Publication year - 2009
Publication title -
american journal of medical genetics part a
Language(s) - English
Resource type - Journals
SCImago Journal Rank - 1.064
H-Index - 112
eISSN - 1552-4833
pISSN - 1552-4825
DOI - 10.1002/ajmg.a.32684
Subject(s) - medicine , microtia , diaphragmatic hernia , congenital diaphragmatic hernia , anal atresia , omphalocele , pulmonary hypoplasia , pediatrics , hypoplasia , gastroschisis , umbilical hernia , dermatology , stridor , choanal atresia , surgery , atresia , pregnancy , hernia , fetus , biology , genetics , airway
A newborn female infant born to a woman on immunosuppressive medications including mycophenolate mofetil (MMF) for a renal graft secondary to lupus nephritis presented with congenital diaphragmatic hernia (CDH) and additional findings of microtia, esophageal atresia with tracheoesophageal fistula, cleft palate, congenital heart defect, digital anomalies, and dysmorphic facial features.

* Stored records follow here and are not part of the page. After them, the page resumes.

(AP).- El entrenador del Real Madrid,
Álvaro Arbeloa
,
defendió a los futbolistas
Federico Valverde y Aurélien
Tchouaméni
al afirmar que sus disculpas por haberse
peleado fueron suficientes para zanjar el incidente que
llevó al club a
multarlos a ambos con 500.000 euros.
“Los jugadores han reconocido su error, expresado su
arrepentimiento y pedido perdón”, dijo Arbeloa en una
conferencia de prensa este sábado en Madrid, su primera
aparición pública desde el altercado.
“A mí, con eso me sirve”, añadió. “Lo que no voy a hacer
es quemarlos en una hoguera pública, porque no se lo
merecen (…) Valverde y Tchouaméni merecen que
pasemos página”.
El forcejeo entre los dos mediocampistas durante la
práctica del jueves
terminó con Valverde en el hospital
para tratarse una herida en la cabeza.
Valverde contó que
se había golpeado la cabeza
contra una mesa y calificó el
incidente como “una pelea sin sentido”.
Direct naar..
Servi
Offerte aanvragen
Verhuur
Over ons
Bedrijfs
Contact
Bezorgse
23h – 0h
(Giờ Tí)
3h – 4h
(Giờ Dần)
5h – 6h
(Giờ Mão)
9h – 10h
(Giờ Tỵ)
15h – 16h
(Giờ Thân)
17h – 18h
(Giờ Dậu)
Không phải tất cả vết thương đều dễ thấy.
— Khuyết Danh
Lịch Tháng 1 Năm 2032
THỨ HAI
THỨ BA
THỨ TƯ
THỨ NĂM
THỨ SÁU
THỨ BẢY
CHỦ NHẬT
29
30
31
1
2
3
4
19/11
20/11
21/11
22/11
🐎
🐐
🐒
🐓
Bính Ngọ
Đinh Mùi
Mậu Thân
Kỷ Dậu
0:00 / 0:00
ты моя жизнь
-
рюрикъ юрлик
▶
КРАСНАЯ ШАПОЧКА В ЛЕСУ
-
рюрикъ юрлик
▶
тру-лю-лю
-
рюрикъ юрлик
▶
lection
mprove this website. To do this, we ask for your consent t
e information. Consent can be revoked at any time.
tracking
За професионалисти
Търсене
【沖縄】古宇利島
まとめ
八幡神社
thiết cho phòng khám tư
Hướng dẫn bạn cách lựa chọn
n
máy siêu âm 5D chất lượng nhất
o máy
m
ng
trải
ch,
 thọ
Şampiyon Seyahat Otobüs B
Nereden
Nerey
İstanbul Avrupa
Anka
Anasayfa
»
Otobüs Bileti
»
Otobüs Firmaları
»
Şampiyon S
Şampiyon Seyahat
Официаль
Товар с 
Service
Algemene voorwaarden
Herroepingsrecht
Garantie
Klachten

Pulmonary hypoplasia resulted in death at day 2 of life. She was presumed to have Fryns syndrome based on diagnostic criteria established for this recessive disorder with prominent features including CDH, facial anomalies, and nail hypoplasia. In retrospect, this infant's findings are more likely the result of teratogenic exposure to MMF, as more recent data have emerged linking aural atresia, digital anomalies, and dysmorphic features to this drug. To date, this is the only human report of CDH in an infant with prenatal exposure to MMF, although the manufacturer's package insert alludes to animal studies with a broad spectrum of malformations, including CDH. Thus, a teratogenic exposure can mimic a known Mendelian genetic syndrome, and caution is urged in presuming a genetic etiology for infants with potential teratogenic exposure to relatively new drugs with limited published animal data. © 2009 Wiley‐Liss, Inc.